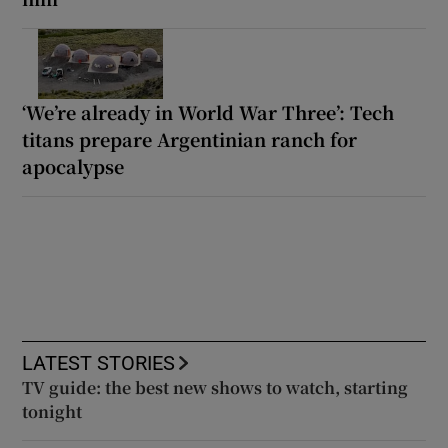
‘We’re already in World War Three’: Tech
titans prepare Argentinian ranch for
apocalypse
LATEST STORIES
TV guide: the best new shows to watch, starting
tonight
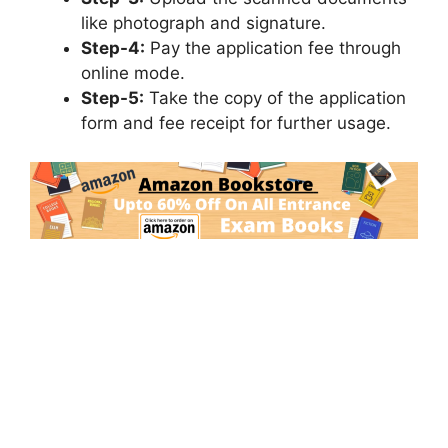
like photograph and signature.
Step-4:
Pay the application fee through
online mode.
Step-5:
Take the copy of the application
form and fee receipt for further usage.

◇ ◇ ◇

*TRY IT*
Please reproduce the records above exactly, leaving out every picture.

*EXERCISE RESPONSE*
‘We’re already in World War Three’: Tech
titans prepare Argentinian ranch for
apocalypse
LATEST STORIES
TV guide: the best new shows to watch, starting
tonight
like photograph and signature.
Step-4:
Pay the application fee through
online mode.
Step-5:
Take the copy of the application
form and fee receipt for further usage.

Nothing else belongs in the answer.